Problem description -> Down to the last line, restate the records word for word, but not the pictures.

Source information ->
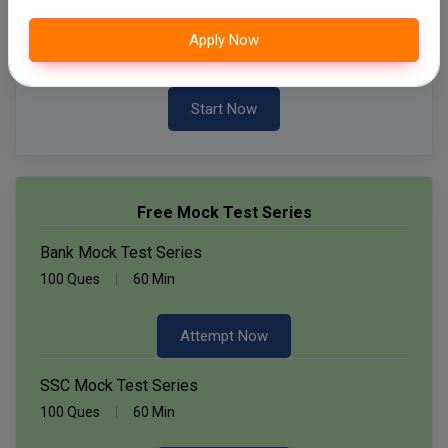
Daily Quiz for SSC Exams
Apply Now
60 Ques
30 Min
Start Now
Free Mock Test Series
Bank Mock Test Series
100 Ques
60 Min
Attempt Now
SSC Mock Test Series
100 Ques
60 Min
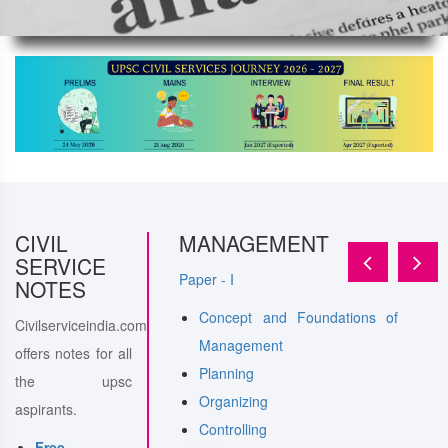
ERAL
CIVIL
STUDY
MANAGEMENT
SERVICE
Paper - I
NOTES
Concept and Foundations of
Civilserviceindia.com
l intelligence-
Management
offers notes for all
nd their utilities and
Planning
the upsc
n in administration
Organizing
aspirants.
nance
Controlling
Free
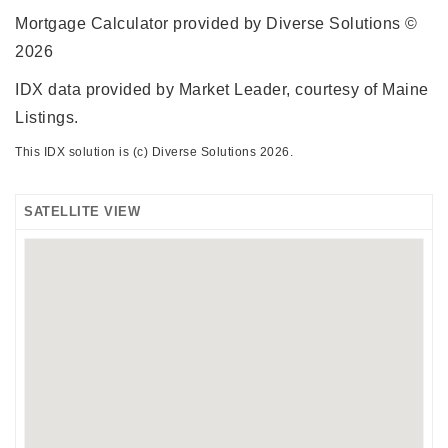
Mortgage Calculator provided by Diverse Solutions ©
2026
IDX data provided by Market Leader, courtesy of Maine
Listings.
This IDX solution is (c) Diverse Solutions 2026.
SATELLITE VIEW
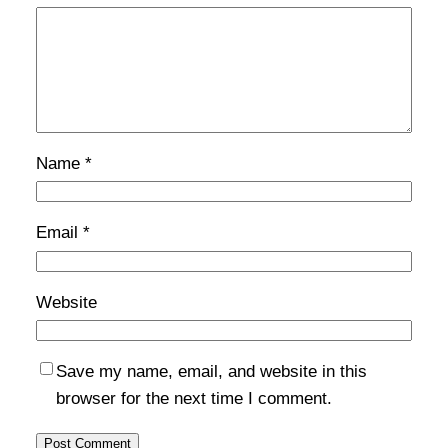
Name
*
Email
*
Website
Save my name, email, and website in this
browser for the next time I comment.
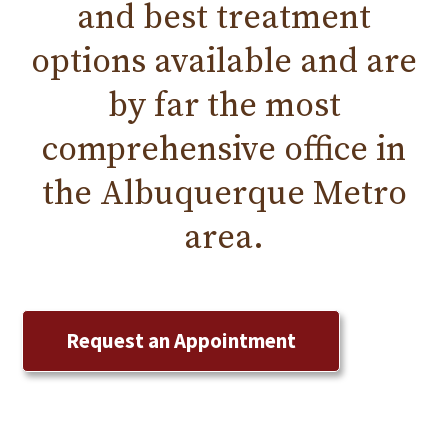
and
best treatment
options available and are
by far the most
comprehensive office in
the
Albuquerque
Metro
area.
Request an Appointment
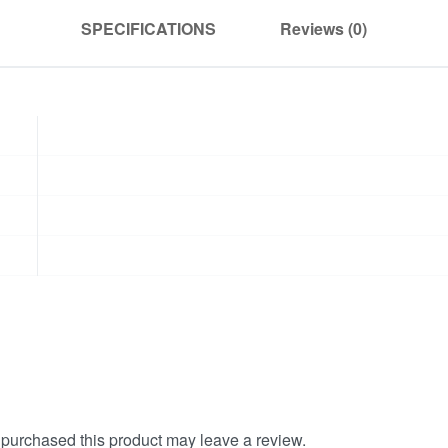
SPECIFICATIONS
Reviews (0)
purchased this product may leave a review.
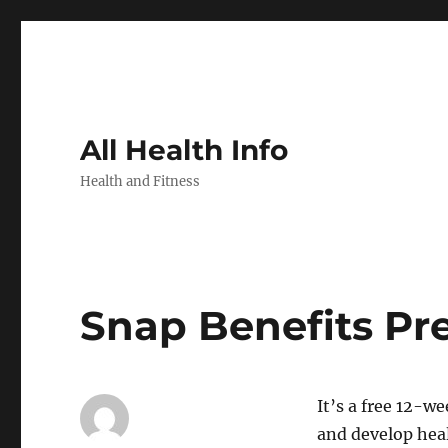
All Health Info
Health and Fitness
Snap Benefits Pr
It’s a free 12-we
and develop heal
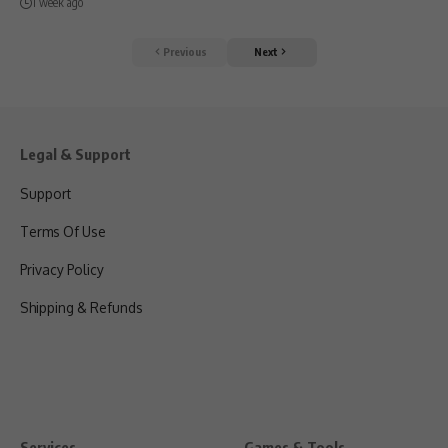
1 week ago
Previous
Next
Legal & Support
Support
Terms Of Use
Privacy Policy
Shipping & Refunds
Services
Games & Tools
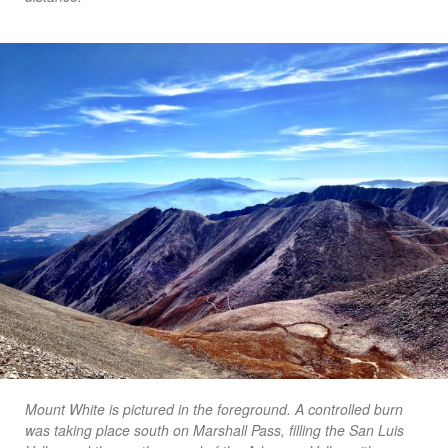
Mount White is pictured in the foreground. A controlled burn
was taking place south on Marshall Pass, filling the San Luis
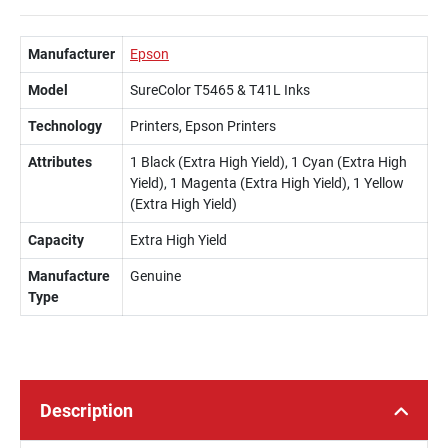
Manufacturer
Epson
Model
SureColor T5465 & T41L Inks
Technology
Printers, Epson Printers
Attributes
1 Black (Extra High Yield), 1 Cyan (Extra High
Yield), 1 Magenta (Extra High Yield), 1 Yellow
(Extra High Yield)
Capacity
Extra High Yield
Manufacture
Genuine
Type
Description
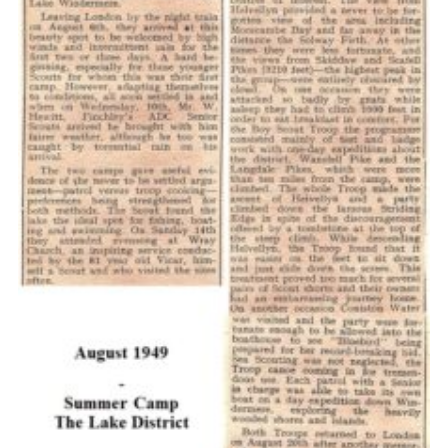
Cookies
Join the Scouts
Shop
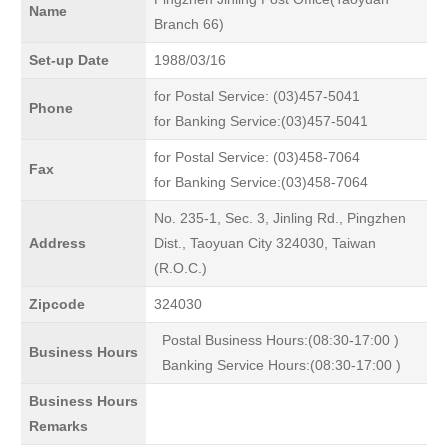
Name
Branch 66)
Set-up Date
1988/03/16
for Postal Service: (03)457-5041
Phone
for Banking Service:(03)457-5041
for Postal Service: (03)458-7064
Fax
for Banking Service:(03)458-7064
No. 235-1, Sec. 3, Jinling Rd., Pingzhen
Address
Dist., Taoyuan City 324030, Taiwan
(R.O.C.)
Zipcode
324030
Postal Business Hours:(08:30-17:00 )
Business Hours
Banking Service Hours:(08:30-17:00 )
Business Hours
Remarks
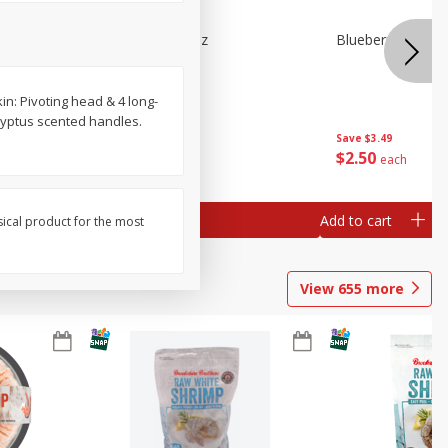
n Beans,
Blueberries 4.4oz
Blueberries, 1 Pin
in: Pivoting head & 4 long-
alyptus scented handles.
Save
$3.49
Save
$3.49
$
2
50
$
2
50
each
each
Add to cart
Add to cart
sical product for the most
View
655
more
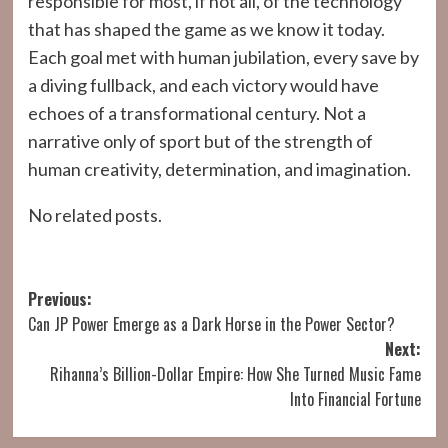
responsible for most, if not all, of the technology
that has shaped the game as we know it today.
Each goal met with human jubilation, every save by
a diving fullback, and each victory would have
echoes of a transformational century. Not a
narrative only of sport but of the strength of
human creativity, determination, and imagination.
No related posts.
Post
Previous:
Can JP Power Emerge as a Dark Horse in the Power Sector?
navigation
Next:
Rihanna’s Billion-Dollar Empire: How She Turned Music Fame
Into Financial Fortune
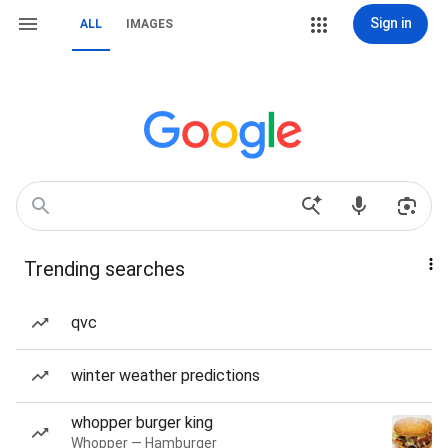
Sign in
ALL
IMAGES
Trending searches
qvc
winter weather predictions
whopper burger king
Whopper — Hamburger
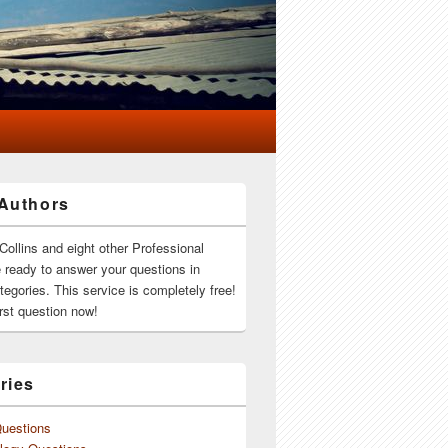
Authors
Collins and eight other Professional
e ready to answer your questions in
ategories. This service is completely free!
rst question now!
ries
Questions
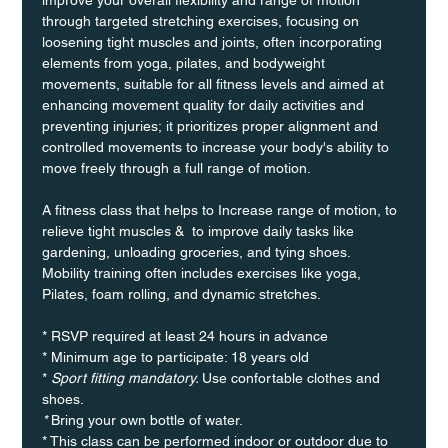
through targeted stretching exercises, focusing on 
loosening tight muscles and joints, often incorporating 
elements from yoga, pilates, and bodyweight 
movements, suitable for all fitness levels and aimed at 
enhancing movement quality for daily activities and 
preventing injuries; it prioritizes proper alignment and 
controlled movements to increase your body's ability to 
move freely through a full range of motion. 
A fitness class that helps to Increase range of motion, to 
relieve tight muscles &  to improve daily tasks like 
gardening, unloading groceries, and tying shoes. 
Mobility training often includes exercises like yoga, 
Pilates, foam rolling, and dynamic stretches.
* RSVP required at least 24 hours in advance
* Minimum age to participate: 18 years old
* 
Sport fitting mandatory. 
Use confortable clothes and 
shoes.
* 
Bring your own bottle of water.
* This class can be performed indoor or outdoor due to 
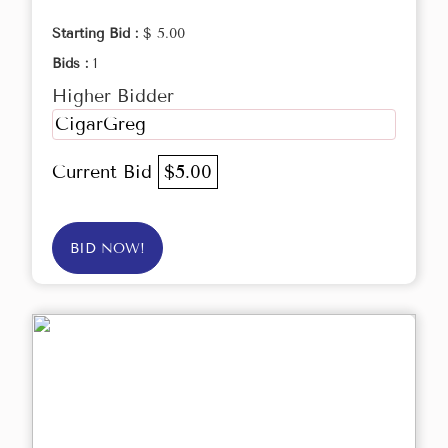
Starting Bid :
$ 5.00
Bids :
1
Higher Bidder
CigarGreg
Current Bid
$5.00
BID NOW!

Task result ->
Daily Quiz for SSC Exams
Apply Now
60 Ques
30 Min
Start Now
Free Mock Test Series
Bank Mock Test Series
100 Ques
60 Min
Attempt Now
SSC Mock Test Series
100 Ques
60 Min
ERAL
CIVIL
STUDY
MANAGEMENT
SERVICE
Paper - I
NOTES
Concept and Foundations of
Civilserviceindia.com
l intelligence-
Management
offers notes for all
nd their utilities and
Planning
the upsc
n in administration
Organizing
aspirants.
nance
Controlling
Free
Mortgage Calculator provided by Diverse Solutions ©
2026
IDX data provided by Market Leader, courtesy of Maine
Listings.
This IDX solution is (c) Diverse Solutions 2026.
SATELLITE VIEW
Name
*
Email
*
Website
Save my name, email, and website in this
browser for the next time I comment.
and
best treatment
options available and are
by far the most
comprehensive office in
the
Albuquerque
Metro
area.
Request an Appointment
SPECIFICATIONS
Reviews (0)
purchased this product may leave a review.
All Health Info
Health and Fitness
Snap Benefits Pr
It’s a free 12-we
and develop heal
1 week ago
Previous
Next
Legal & Support
Support
Terms Of Use
Privacy Policy
Shipping & Refunds
Services
Games & Tools
Mount White is pictured in the foreground. A controlled burn
was taking place south on Marshall Pass, filling the San Luis
Manufacturer
Epson
Model
SureColor T5465 & T41L Inks
Technology
Printers, Epson Printers
Attributes
1 Black (Extra High Yield), 1 Cyan (Extra High
Yield), 1 Magenta (Extra High Yield), 1 Yellow
(Extra High Yield)
Capacity
Extra High Yield
Manufacture
Genuine
Type
Description
Cookies
Join the Scouts
Shop
Name
Branch 66)
Set-up Date
1988/03/16
for Postal Service: (03)457-5041
Phone
for Banking Service:(03)457-5041
for Postal Service: (03)458-7064
Fax
for Banking Service:(03)458-7064
No. 235-1, Sec. 3, Jinling Rd., Pingzhen
Address
Dist., Taoyuan City 324030, Taiwan
(R.O.C.)
Zipcode
324030
Postal Business Hours:(08:30-17:00 )
Business Hours
Banking Service Hours:(08:30-17:00 )
Business Hours
Remarks
n Beans,
Blueberries 4.4oz
Blueberries, 1 Pin
in: Pivoting head & 4 long-
alyptus scented handles.
Save
$3.49
Save
$3.49
$
2
50
$
2
50
each
each
Add to cart
Add to cart
sical product for the most
View
655
more
responsible for most, if not all, of the technology
that has shaped the game as we know it today.
Each goal met with human jubilation, every save by
a diving fullback, and each victory would have
echoes of a transformational century. Not a
narrative only of sport but of the strength of
human creativity, determination, and imagination.
No related posts.
Post
Previous:
Can JP Power Emerge as a Dark Horse in the Power Sector?
navigation
Next:
Rihanna’s Billion-Dollar Empire: How She Turned Music Fame
Into Financial Fortune
Sign in
ALL
IMAGES
Trending searches
qvc
winter weather predictions
whopper burger king
Whopper — Hamburger
Authors
Collins and eight other Professional
e ready to answer your questions in
ategories. This service is completely free!
rst question now!
ries
Questions
through targeted stretching exercises, focusing on 
loosening tight muscles and joints, often incorporating 
elements from yoga, pilates, and bodyweight 
movements, suitable for all fitness levels and aimed at 
enhancing movement quality for daily activities and 
preventing injuries; it prioritizes proper alignment and 
controlled movements to increase your body's ability to 
move freely through a full range of motion. 
A fitness class that helps to Increase range of motion, to 
relieve tight muscles &  to improve daily tasks like 
gardening, unloading groceries, and tying shoes. 
Mobility training often includes exercises like yoga, 
Pilates, foam rolling, and dynamic stretches.
* RSVP required at least 24 hours in advance
* Minimum age to participate: 18 years old
* 
Sport fitting mandatory. 
Use confortable clothes and 
shoes.
* 
Bring your own bottle of water.
* This class can be performed indoor or outdoor due to 
Starting Bid :
$ 5.00
Bids :
1
Higher Bidder
CigarGreg
Current Bid
$5.00
BID NOW!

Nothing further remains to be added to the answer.